Предваряют книгу рекомендации коллег. Все они единодушно говорят о «буре и натиске» Алисы, о ее «темпераменте», даже «страсти», что, учитывая филологическую сдержанность статей, заставляет задуматься. Судя по этим отзывам о книге, в критическом цехе у нас царит абсолютный эмоциональный штиль, так что легкий бриз глядится штормом. Между тем, критике действительно необходима инъекция подлинной, а не филологической страсти. Бесстрастность ученого (биолога, даже в чем-то зоолога), на мой взгляд, засушивает производимый критиком продукт и отдаляет его от читателя. Взирая так на литературу, критик употребляет ее не по назначению, ведь автор, уж простите, выразил в ней себя. Филолог – как врач, который слушает пьяную исповедь приятеля, а сам вглядывается в цвет его лица, присматривается к белкам глаз и ставит диагноз. Диагноз можно поставить и верный, только приятель все равно обидится.
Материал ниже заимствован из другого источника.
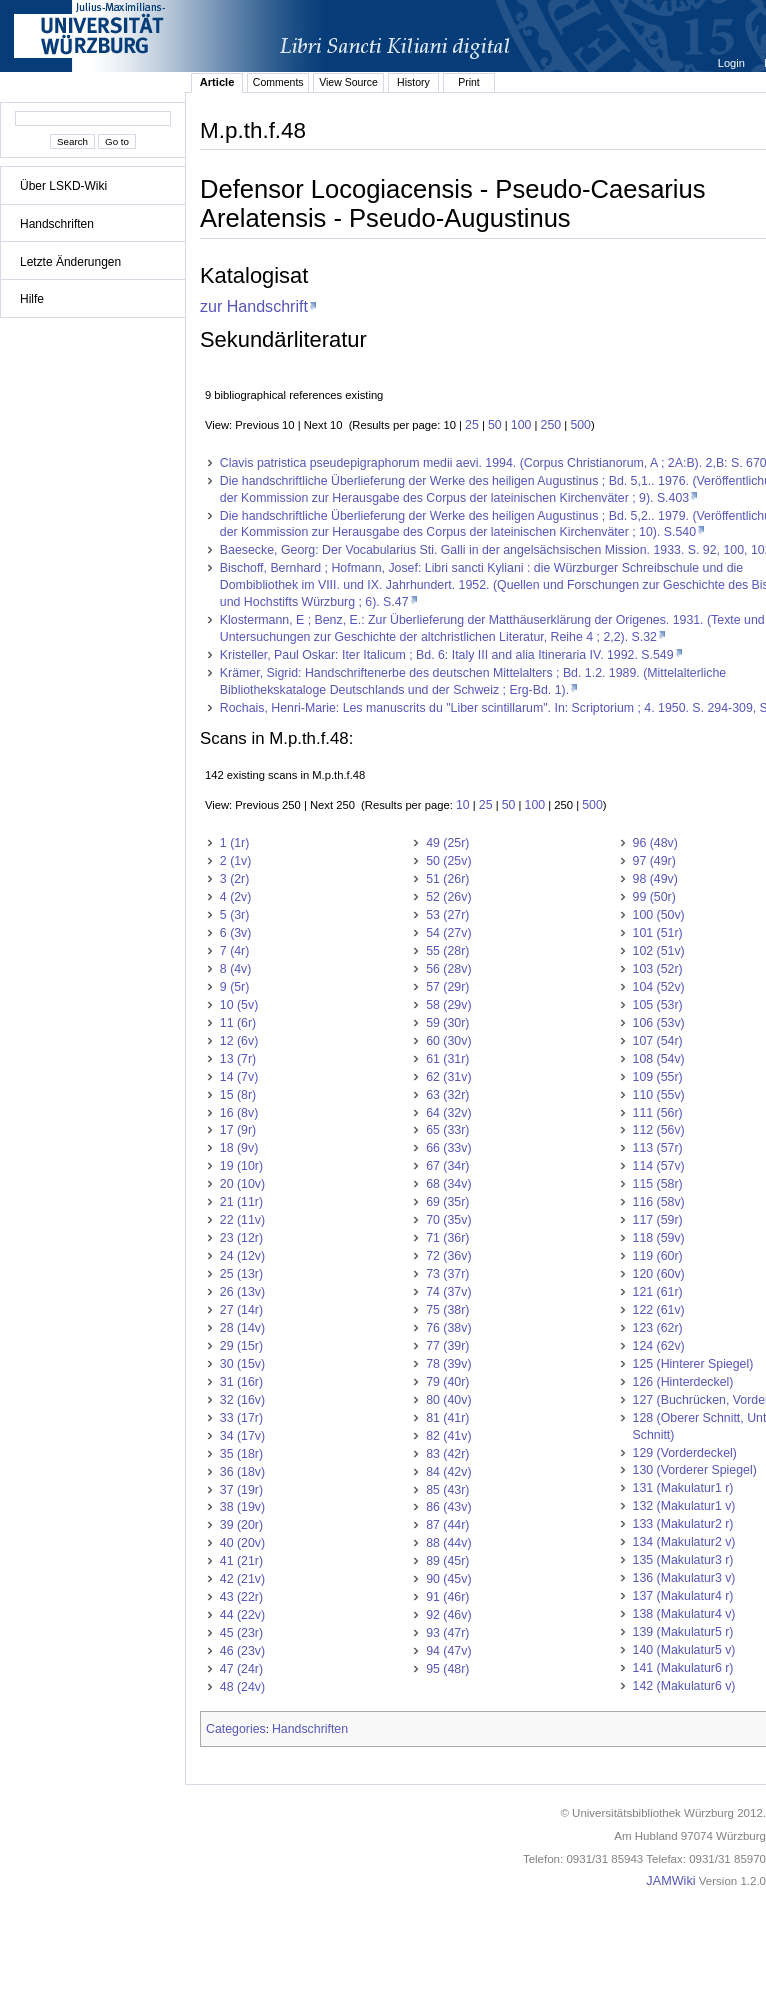 The height and width of the screenshot is (1993, 766). Describe the element at coordinates (659, 1166) in the screenshot. I see `114 (57v)` at that location. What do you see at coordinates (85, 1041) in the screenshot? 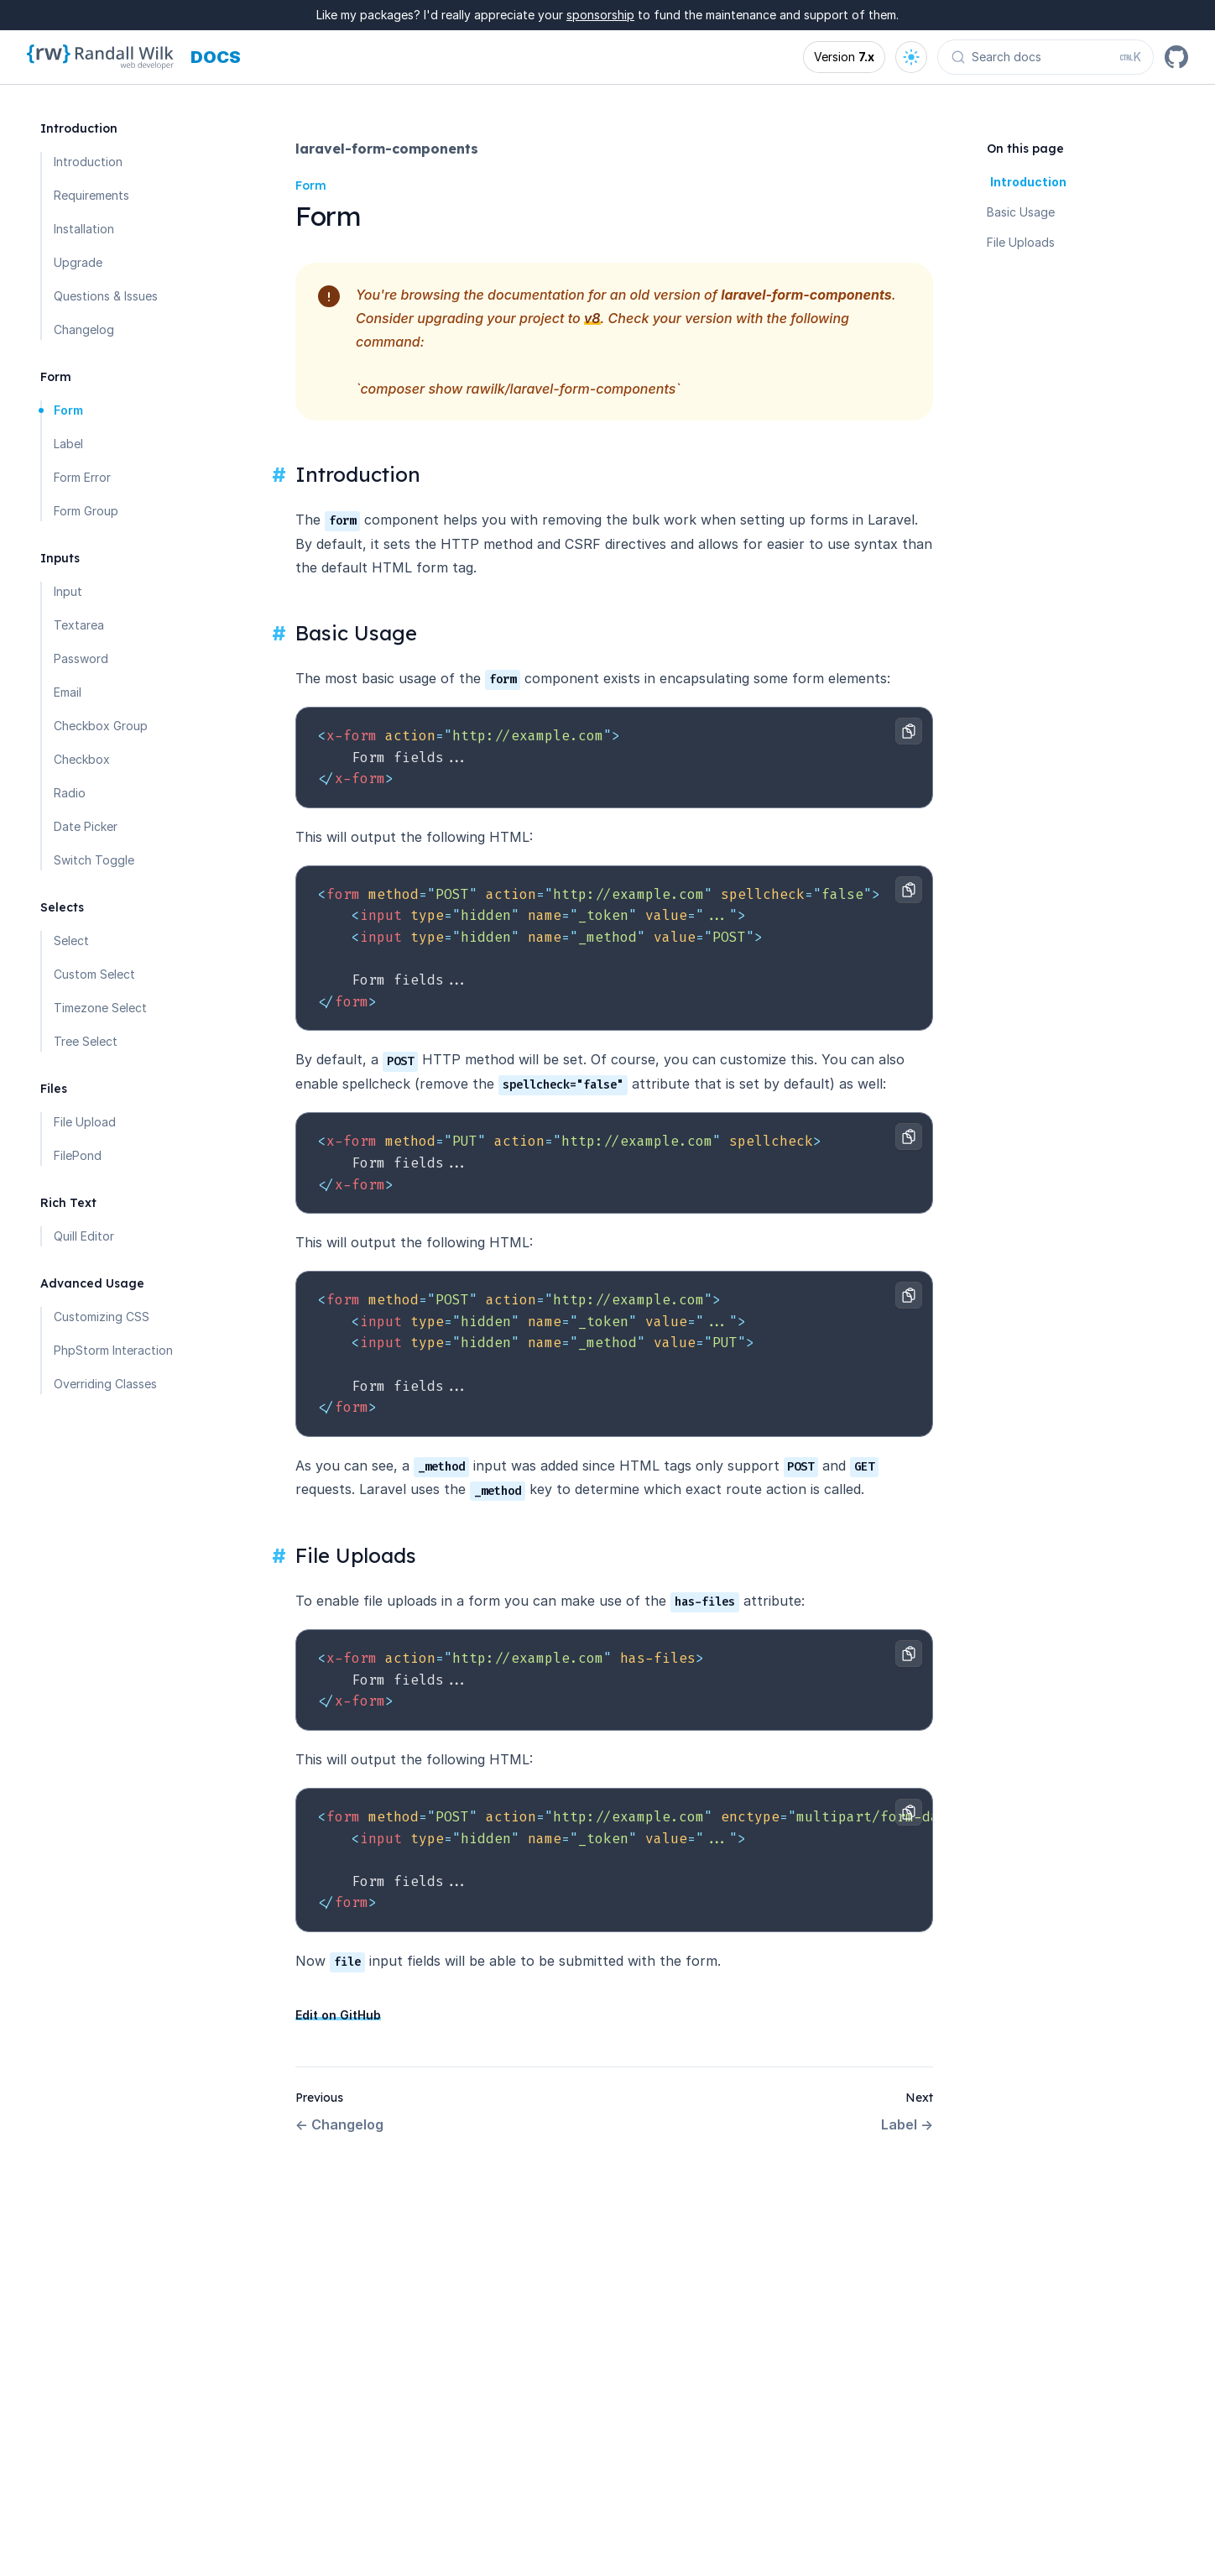
I see `Tree Select` at bounding box center [85, 1041].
Кстати, пристрастие Алисы к терминам латинского происхождения тоже чисто врачебное. Закрепляя за живым движением «медицинский» термин, Алиса как бы легитимизирует собственную бесстрастность, потому что слово «больно», сказанное на латыни, уже не требует живого отклика, если, конечно, вы не древний римлянин.
В то же время, как уже говорилось, рвота, расчлененка и наркотрип, встроенные в схему переплетения тенденций, точно так же перестают требовать реакции, то есть можно не зажимать нос и не видеть все это потом во сне. Возможно, Алиса просто защищается? Похоже, похоже на правду.
Писатели преобразуют реальность в тексты. Алиса Ганиева научным подходом нейтрализует тексты, а стало быть, и реальность.
И реальность этого заслуживает.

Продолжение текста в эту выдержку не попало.